The operating system provides an interface between various hardware
resources, including the CPU 405, and processing elements and other
components of the stream computing application. In addition, an
operating system provides common services for application programs,
such as providing a time function.
[0044] The memory 425 may store a compiler 136. The compiler 136
compiles modules, which include source code or statements, into the
object code, which includes machine instructions that execute on a
processor. In one embodiment, the compiler 136 may translate the
modules into an intermediate form before translating the
intermediate form into object code. The compiler 136 may output a
set of deployable artifacts that may include a set of processing
elements and an application description language file (ADL file),
which is a configuration file that describes the stream computing
application. In some embodiments, the compiler 136 may be a
just-in-time compiler that executes as part of an interpreter. In
other embodiments, the compiler 136 may be an optimizing compiler.
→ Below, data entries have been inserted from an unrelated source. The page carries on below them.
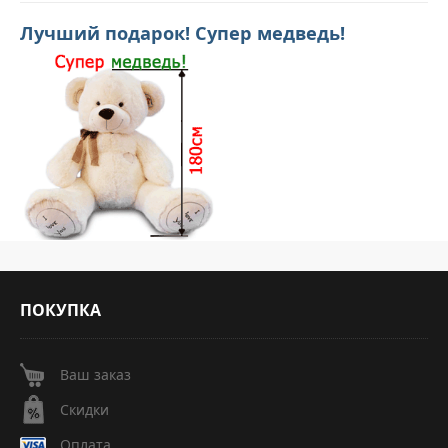
Лучший подарок! Супер медведь!
ПОКУПКА
Ваш заказ
Скидки
Оплата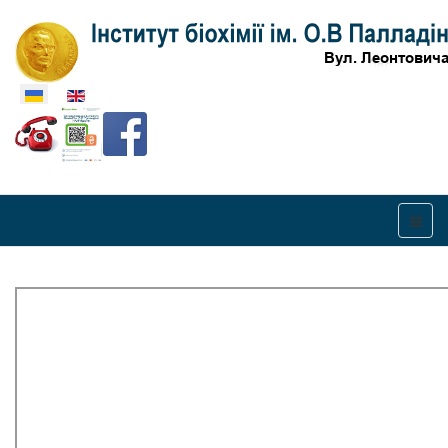
Оберіть свою мову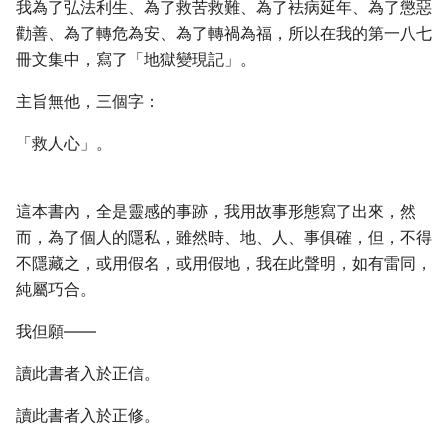
我為了弘法利生、為了救苦救難、為了袪病延年、為了懲惡
勸善、為了轉危為安、為了轉禍為福，所以在我的第一八七
冊文集中，寫了「地獄變現記」。
主旨無他，三個字：
「救人心」。
這本書內，全是靈感的事跡，我用故事形態寫了出來，然
而，為了個人的隱私，雖然時、地、人、事俱確，但，不得
不隱藏之，或用假名，或用假地，我在此聲明，如有雷同，
純屬巧合。
我但願——
讀此書者入於正信。
讀此書者入於正修。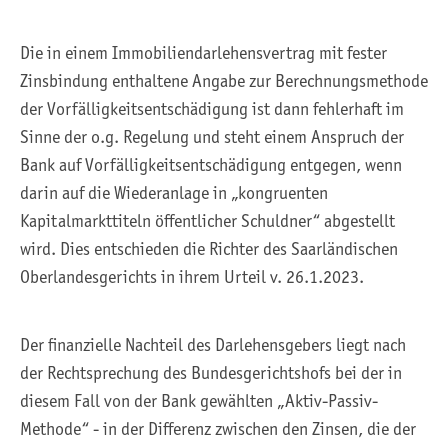
Die in einem Immobiliendarlehensvertrag mit fester
Zinsbindung enthaltene Angabe zur Berechnungsmethode
der Vorfälligkeitsentschädigung ist dann fehlerhaft im
Sinne der o.g. Regelung und steht einem Anspruch der
Bank auf Vorfälligkeitsentschädigung entgegen, wenn
darin auf die Wiederanlage in „kongruenten
Kapitalmarkttiteln öffentlicher Schuldner“ abgestellt
wird. Dies entschieden die Richter des Saarländischen
Oberlandesgerichts in ihrem Urteil v. 26.1.2023.
Der finanzielle Nachteil des Darlehensgebers liegt nach
der Rechtsprechung des Bundesgerichtshofs bei der in
diesem Fall von der Bank gewählten „Aktiv-Passiv-
Methode“ - in der Differenz zwischen den Zinsen, die der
In various embodiments, the compiler 136 may perform peephole
optimizations, local optimizations, loop optimizations,
inter-procedural or whole-program optimizations, machine code
optimizations, or any other optimizations that reduce the amount of
time required to execute the object code, to reduce the amount of
memory required to execute the object code, or both. The output of
the compiler 136 may be represented by an operator graph, e.g., the
operator graph 335.
[0045] The compiler 136 may also provide the application
administrator with the ability to optimize performance through
profile-driven fusion optimization. Fusing operators may improve
performance by reducing the number of calls to a transport. While
fusing stream operators may provide faster communication between
operators than is available using inter-process communication
techniques, any decision to fuse operators requires balancing the
benefits of distributing processing across multiple compute nodes
with the benefit of faster inter-operator communications. The
compiler 136 may automate the fusion process to determine how to
best fuse the operators to be hosted by one or more processing
elements, while respecting user-specified constraints. This may be
a two-step process, including compiling the application in a
profiling mode and running the application, then re-compiling and
using the optimizer during this subsequent compilation. The end
result may, however, be a compiler-supplied deployable application
with an optimized application configuration.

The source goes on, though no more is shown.